Finalement, je me retrouvais bien plus en Meiko qu'en ma mère.
- Qu'est-ce que tu faisais si tôt dehors ?
- J'étais...
Je ne lui disais jamais rien. Parce qu'aucune de ses questions n'avaient vraiment de fond. Celle-ci aussi n'avait pas d'existence. Néanmoins, le changement devait sûrement s'appliquer à un peu tout et tout le monde. S'adapter.
- J'étais chez Kuro.
- Oh, le garçon blond ? Pourquoi ?
- On voulez juste parler.
- Décidément, rit-elle, tu es bizarre.
Elle ferma son sac, avant de s'inspecter dans le miroir de l'entrée. Ses yeux semblaient s'allonger sans prendre de fin, ses lèvres aux tons fleurs mortes. Sa beauté était discutable, froide, cassante. J'avais presque peur de toucher la peau porcelaine d'une créature si autoritaire, si paradoxale.
- Et bien, travaille bien. Elle me dévisagea, sans savoir comment m'aimer.
- Merci.
Elle partit. Pas de différence.
* * *
- Ton bassin est tout juste cicatrisé, et te revoilà à te faufiler dans le local technique pour enfiler un pauvre jogging, s'exaspéra Léa.
- Je ne veux pas que ça recommence.
- Tu aurais pu porter plainte.
- Tu sais bien que non.
Elle baissa les yeux, tout en poursuivant ses étirements. Elle savait bien que non.
- Tu veux que je parle à Karl ?
Son prénom n'avait plus été évoqué depuis longtemps. Je regardai ledit Karl, un sentiment inqualifiable qui pulsait dans mes veines. Karl souriait.
Est-ce que ce sourire était en réalité un leurre ?
- Non, ça va aller. Laisse-le s'en aller.
- Je suis désolée pour tout ça. Pour ce cercle qui recommence.
- Ce n'est rien.
La coach frappa dans ses mains, et ordonna la formation de cinq groupe de cinq. Nous étions 27, c'était stupide.
Kuro partit avec Maxence, Karim, Hugo et Juliette.
Léa partit dans son petit groupe de filles, un Peter les rejoignit. Elle était désespérée de ne pas être avec moi, ni avec sa meilleure amie.
Moi je partis sur le banc des blessés, à côté de Timothé toujours excusé. Comme si cela m'était naturel de m'exclure d'un groupe, que subitement le nombre était parfait, que même la professeur ne m'avait pas calculé.
- Madame, notre figure comporte un élément supplémentaire !
La voix de Célia fit taire tous bruits environnants.
Célia avait ce pouvoir, cette force, de converger les regards sur sa silhouette callipyge.

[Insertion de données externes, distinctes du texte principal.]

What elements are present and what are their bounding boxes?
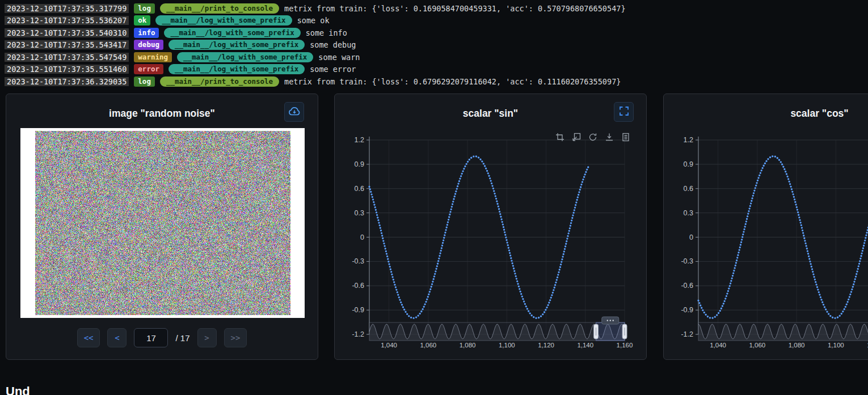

Le monde était réduit à son simple élément, c'était Célia le point névralgique de la vie, le déclencheur des battements de coeur. Sa beauté était unique source de fraîcheur, sa peau une forêt de pins, un vaste endroit merveilleux où habiter, le charbon de ses yeux sombraient les victimes tel la lave d'un volcan. Célia était unique, Célia était présente, Célia était vitale.
Ce fût ainsi qu'elle fut déléguée de classe, présidente de plusieurs campagnes de donations, organisatrice d'événements. Célia était la maîtresse d'une centaine d'élèves.
Célia était immense. Comme la vie, Célia était dévastatrice, Célia possédait une multitude de visages, une multitude de définitions, elle passionnait. Mais moi je la détestais.
- Len, rejoins le groupe de Célia, exigea la professeur.
Je me levai, dépité.
C'était évident que je ne voulais pas.
La poitrine serrée, forçant l'étreinte pour battre d'un rythme désordonné, la sueur aux mains et à la nuque, la voix envolée : j'avais peur.
- Combien tu pèses ? Demanda Célia, faussement sympathique.
- 3 grammes, avec une paire de couilles, rit grassement Céline.
- Mais il n'en a pas ! S'esclaffa une autre lumière.
- Les filles, Len est le seul garçon assez maigre pour tenir, rappela Célia, le sourire de plus en plus faux.
- Quoi, t'es pas sérieuse ? Déglutit un garçon.
Céline lança un regard furieux à son amie.
- Bien sûr que non. Elle me toisa, d'un profond dégoût. On va montrer à tout le monde à quel point tu es merdique.
- Comme si personne ne le savais... Marmonnai-je, replié sur moi-même.
Je m'assis dans un coin et attendis des conseils. Personne ne me parla, ils se contentèrent de m'envoyer des pics, plutôt des missiles d'insultes. Je n'avais rien fait. Je m'étais contenté d'être moi. Et c'était suffisant.
- Len ?
C'était Célia. Encore elle. Encore sa voix, sa présence, ses fesses !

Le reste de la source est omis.